Analysts discussed how the United States could prepare for a regime change in China.
WASHINGTON—The Chinese Communist Party’s (CCP’s) rule won’t last forever, and the United States should start preparing for the day when China is free of communism, said experts at a recent Hudson Institute event entitled “After the Fall: Planning for a Post-Communist China.
Having that discussion is essential, as a sudden regime collapse in China could also prove to be “very formidable,” said Miles Yu, former adviser to former Secretary of State Mike Pompeo and director of the China Center at the Hudson Institute.
Decades of the CCP’s repressive rule have created “scars and institutional flaws that could be very dangerous to the rest of the world, too,” he said at the July 16 event.
“We have to think about the same kind of formidable task that the world faced after, say, the regime collapse of Nazi Germany, imperial Japan, and even the collapse of Soviet communism in Eastern Europe,” he said.
In each instance, the United States dealt with the question of how to stabilize the country and “transition those societies into normal members of the international community,” he noted.
“This is basically on a much larger scale,” he said, likening the situation to a “political war game.”
A Regime in Paranoia
The prospect of the CCP’s fall isn’t all that remote, the experts said at the event.
China now faces a growing economic crisis, a hostile international environment, discontent over its human rights abuses, and political infighting.
Chinese leader Xi Jinping disappeared from public view for 14 days earlier this year and skipped the BRICS summit for the first time without explanation. A number of Xi loyalists have been ousted, a sign that Xi may be losing power.
“Totalitarian regimes can collapse anytime,” and the CCP thinks about that possibility all the time, Yu pointed out.
“Every day, it lives in paranoia,” he said.
Gordon Chang, senior fellow at the Gatestone Institute and author of “The Coming Collapse of China,” echoed Yu’s remarks, saying at the event that the communist authorities are “very, very insecure in Beijing.”
“Right now, we’re seeing the Communist Party [in] turmoil. Suppose the infighting gets worse, who knows what’s going to happen,” Chang told The Epoch Times.
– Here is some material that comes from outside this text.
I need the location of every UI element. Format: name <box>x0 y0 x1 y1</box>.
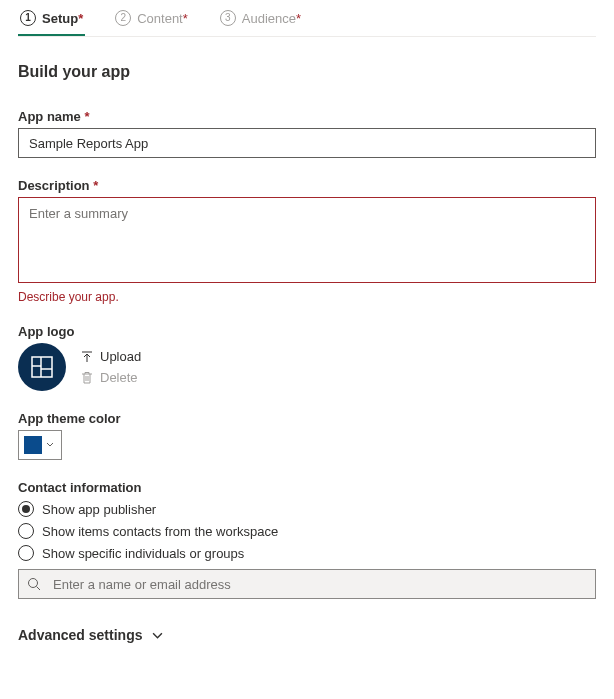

The regime change could go from either top down or bottom up, he said, and there’s “only a million ways that this can happen.”
Chang pointed to the months-long protests in China in late 2022, sparked by widespread frustration at the regime’s harsh COVID-19 restrictions that deprived many of access to food and critical medicine. Protesters in some places went so far as to demand that the CCP step down.
“The Chinese people are not happy,” he said.
“The regime is putting so much effort into keeping China together; it means the place is unstable.”
Much like with East Germany and the Soviet Union, the CCP’s demise probably won’t happen in slow motion, Chang said.
“I think when it happens, we’re going to be taken by surprise,” he said. “All of a sudden, bam, it happens. That’s how these things play out.”